Es gibt viele Gerüchte über die schlechte Moral und Ausrüstung unter den russischen Truppen im Krieg gegen die Ukraine. Auch Wehrpflichtsoldaten sollen an der Front eingesetzt worden sein – obwohl Putin dies ausgeschlossen hatte und es gemäss russischem Gesetz verboten ist. Mehr über die russische Armee weiss der Russland-Kenner Jens Siegert.
SRF News: Welche Rolle spielen russische Wehrpflichtsoldaten derzeit im Ukrainekrieg?
Jens Siegert: Gesichert ist, dass tatsächlich Wehrpflichtige in der Ukraine eingesetzt wurden. Putin ordnete aber an, diese aus der Ukraine wegzubringen. Ob sich die russische Armee daran hält und ob Putin das überhaupt ernst meinte, lässt sich schwer sagen – laut ukrainischer Seite sind immer noch wehrpflichtige Russen im Krieg im Einsatz.
Welchen Stellenwert haben die Wehrpflichtigen in der russischen Armee, die ja auch aus Berufssoldaten besteht?
Laut offiziellen russischen Angaben sind ein Viertel aller Soldaten Wehrpflichtige. Allerdings gehen westliche Beobachter davon aus, dass die russische Armee insgesamt weniger Soldaten umfasst, als der Kreml offiziell angibt – der Anteil der Wehrpflichtigen am Gesamtbestand könnte also höher sein.
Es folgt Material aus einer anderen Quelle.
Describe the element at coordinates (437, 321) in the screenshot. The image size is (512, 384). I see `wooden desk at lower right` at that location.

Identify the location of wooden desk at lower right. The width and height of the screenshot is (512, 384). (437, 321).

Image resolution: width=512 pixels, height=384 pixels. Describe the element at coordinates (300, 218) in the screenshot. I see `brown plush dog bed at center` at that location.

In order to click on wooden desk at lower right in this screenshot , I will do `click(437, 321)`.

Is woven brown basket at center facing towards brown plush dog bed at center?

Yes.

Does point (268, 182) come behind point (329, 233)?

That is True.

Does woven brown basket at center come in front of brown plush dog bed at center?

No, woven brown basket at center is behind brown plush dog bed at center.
Wehrpflichtige werden mit allerlei Mitteln unter Druck gesetzt, um sie als Zeit- oder Berufssoldaten zu gewinnen.
Bei den Wehrpflichtigen handelt es sich nicht eigentlich um Kampftruppen, allerdings bilden sie für Russland das grösste Rekrutierungspotenzial für die Berufsarmee: Sind die jungen Männer erst mal im Militär, wird mit allerlei Mitteln und teils grossem Druck versucht, sie als Zeit- oder Berufssoldaten zu gewinnen.
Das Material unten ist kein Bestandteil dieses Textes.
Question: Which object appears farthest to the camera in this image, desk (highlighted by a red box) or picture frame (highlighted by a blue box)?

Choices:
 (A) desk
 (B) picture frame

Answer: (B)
Seit Jahrzehnten wird der schikanöse und brutale Umgang innerhalb der russischen Armee kritisiert. Wie muss man sich dies vorstellen?
Dafür gibt es im Russischen einen eigenen Ausdruck: «Dedowtschina», eine sehr lange und traurige Tradition in der sowjetischen und russischen Armee. Es bedeutet, dass die jüngeren Soldaten und Rekruten von den älteren Jahrgängen quasi wie Sklaven behandelt werden.
Die russischen Soldaten, insbesondere die Wehrpflichtigen, werden schlecht behandelt.
Das hat sich etwas gebessert, seit vor etwa zehn Jahren die Länge des Wehrdienstes auf ein Jahr halbiert wurde. Früher gab es vier Jahrgänge von Wehrpflichtigen – da waren die ältesten Pflichtsoldaten viel älter als die jüngsten. Jetzt sind es noch zwei Jahrgänge. Allerdings ist es immer noch so, dass die russischen Soldaten, insbesondere die Wehrpflichtigen, im Allgemeinen schlecht behandelt werden.
Laut offiziellen Kreml-Angaben sind im Ukraine-Krieg bislang rund 1350 russische Soldaten umgekommen, das US-Pentagon schätzt die Zahl dagegen auf über 10'000. Steigt wegen der hohen Verluste womöglich der innenpolitische Druck auf Putin?
Diese Gefahr besteht durchaus und das ist sich der Kreml auch bewusst. In diesem Licht ist auch die äusserst zurückhaltende offizielle Informationspolitik der Russen über Verluste zu sehen. Die Wahrscheinlichkeit ist sehr gross, dass bislang mehr Russen bei den Kämpfen umgekommen sind, als der Kreml einräumt.
Die Zurückhaltung ist auch ein Teil des Versuchs, die ganze Sache vor der Bevölkerung möglichst lange geheim zu halten, um grösseren Unmut gar nicht erst aufkommen zu lassen.
Das Gespräch führte Nicolas Malzacher.